Sometimes 100 lines of code can fix your ctfe perf

Aug 24, 2021

Stefan Koch

Aug 24, 2021

Aug 24, 2021

Aug 24, 2021

Aug 24, 2021

Aug 24, 2021

Aug 24, 2021

Aug 24, 2021

__COUNTER__ (was: Sometimes 100 lines of code can fix your ctfe perf)
Aug 26, 2021 Ali Çehreli
Aug 26, 2021 Stefan Koch
Aug 26, 2021 user1234

Aug 24, 2021

Stefan Koch

Aug 24, 2021

Per Nordlöw

Aug 24, 2021

Stefan Koch

August 24, 2021

Sometimes 100 lines of code can fix your ctfe perf

Posted by Stefan Koch

Permalink

Stefan Koch

Permalink

Good Morning,

I just saw the need to concatenate a long-ish string at ctfe.

TLDR; writing your own specialized chunking appender is way faster than naive CTFE
using the phobos provided appender seems to be a bad idea ;) at least at CTFE.

As you may know when you try to so this the naive way:

enum x = () { string result;
foreach(_; 0 ..n_iterations)
  result ~= "whatever"
return result; } ()

it scales quite poorly as n_iterations grows.
and eventually you'll run out of memory and time.

it turns out ctfe really doesn't like appending because it doesn't preallocate buffers or keep capacity around.

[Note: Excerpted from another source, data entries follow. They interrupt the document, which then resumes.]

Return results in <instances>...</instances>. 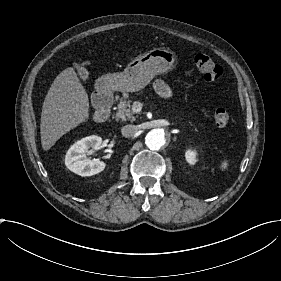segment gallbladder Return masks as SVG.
Here are the masks:
<instances>
[{
    "label": "gallbladder",
    "instance_id": "bac80fb5",
    "mask_svg": "<svg viewBox=\"0 0 281 281\" xmlns=\"http://www.w3.org/2000/svg\"><path fill=\"white\" fill-rule=\"evenodd\" d=\"M73 68L75 71H77V72L79 71L78 73L82 79H87L89 77V72L87 70L83 69L80 64H78V63L75 64Z\"/></svg>",
    "mask_w": 281,
    "mask_h": 281
}]
</instances>
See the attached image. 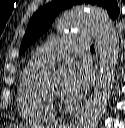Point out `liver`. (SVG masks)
<instances>
[{
  "label": "liver",
  "instance_id": "obj_1",
  "mask_svg": "<svg viewBox=\"0 0 125 128\" xmlns=\"http://www.w3.org/2000/svg\"><path fill=\"white\" fill-rule=\"evenodd\" d=\"M48 127H51L53 128V126H48ZM12 128H25L23 125H15L13 126ZM27 128V127H26Z\"/></svg>",
  "mask_w": 125,
  "mask_h": 128
}]
</instances>
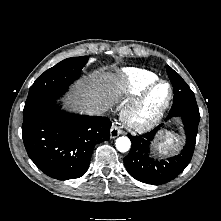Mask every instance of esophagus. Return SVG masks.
Instances as JSON below:
<instances>
[{
  "mask_svg": "<svg viewBox=\"0 0 221 221\" xmlns=\"http://www.w3.org/2000/svg\"><path fill=\"white\" fill-rule=\"evenodd\" d=\"M120 134H121L120 128L116 124H113L110 129V138L114 139L118 137Z\"/></svg>",
  "mask_w": 221,
  "mask_h": 221,
  "instance_id": "obj_1",
  "label": "esophagus"
}]
</instances>
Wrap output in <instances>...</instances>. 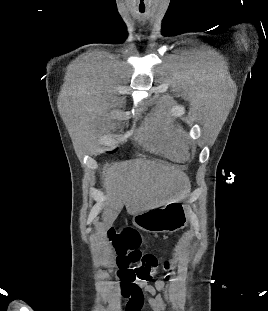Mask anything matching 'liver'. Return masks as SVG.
Wrapping results in <instances>:
<instances>
[{
	"label": "liver",
	"instance_id": "liver-1",
	"mask_svg": "<svg viewBox=\"0 0 268 311\" xmlns=\"http://www.w3.org/2000/svg\"><path fill=\"white\" fill-rule=\"evenodd\" d=\"M103 230L108 229L124 205L129 214L157 208L180 199L188 178L180 170L157 162L135 160L106 165L102 172Z\"/></svg>",
	"mask_w": 268,
	"mask_h": 311
}]
</instances>
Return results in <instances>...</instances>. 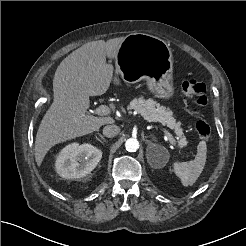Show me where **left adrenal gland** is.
I'll return each instance as SVG.
<instances>
[{
	"label": "left adrenal gland",
	"mask_w": 246,
	"mask_h": 246,
	"mask_svg": "<svg viewBox=\"0 0 246 246\" xmlns=\"http://www.w3.org/2000/svg\"><path fill=\"white\" fill-rule=\"evenodd\" d=\"M146 143L148 144V147H150V146H156L155 143H152V142L149 141V140H146Z\"/></svg>",
	"instance_id": "a2214340"
}]
</instances>
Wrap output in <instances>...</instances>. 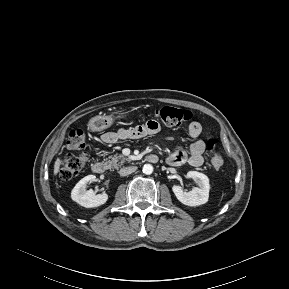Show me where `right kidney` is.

So what if we made our own string-builder that uses whole chunks to do the appending in?
in about 70 lines of code we can build our own string build that appends strings.

module stringBuilder;
struct StringBuilder
{
    enum CHUNK_SIZE = 4096;
    char[CHUNK_SIZE] fixedBuffer;
    size_t fixedBufferUsed;

    char[CHUNK_SIZE][] chunks;
    size_t[] chunk_lengths;

    ushort last_chunk_used;

    void appendString(const(char)[] s)
    {
        // can we used our preallocated fixed buffer?
        if (!last_chunk_used)
        {
            auto fixedBufferEnd = fixedBufferUsed + s.length;
            if (fixedBufferEnd < CHUNK_SIZE)
            {
                fixedBuffer[fixedBufferUsed .. fixedBufferEnd] = s;
                fixedBufferUsed = fixedBufferEnd;
            }
        }
        else
        {
        LappendToLastChunk:
            auto chunkBegin = chunk_lengths[last_chunk_used - 1];
            auto chunkEnd = chunkBegin + s.length;
            if (chunkEnd < CHUNK_SIZE)
            {
                chunks[last_chunk_used - 1][chunkBegin .. chunkEnd] = s;
                chunk_lengths[last_chunk_used - 1] = chunkEnd;
            }
            else if (s.length <= CHUNK_SIZE)
            {
                chunks.length = last_chunk_used + 1;
                last_chunk_used += 1;
                goto LappendToLastChunk;
            }
            else
            {
                assert(0,
                        "string to be appended is longer than "
                        ~ CHUNK_SIZE.stringof ~ " this is not supported currently");
            }
        }
    }

    string releaseBuffer()
    {
        size_t result_length = fixedBufferUsed;
        foreach (i; 0 .. last_chunk_used - 1)
        {
            result_length += chunk_lengths[i];
        }

        char[] result;
        result.length = result_length;
        result[0 .. fixedBufferUsed] = fixedBuffer[0 .. fixedBufferUsed];
        size_t result_begin_pos = fixedBufferUsed;

        foreach (i; 0 .. last_chunk_used - 1)
        {
            const chunk_used = chunk_lengths[i];
            result[result_begin_pos .. result_begin_pos + chunk_used] = chunks[i][0 .. chunk_used];
            result_begin_pos += chunk_used;
        }
        return cast(string) result;
    }
}

that wasn't too bad was it?
But will such a simple piece of code really be able to speed us up?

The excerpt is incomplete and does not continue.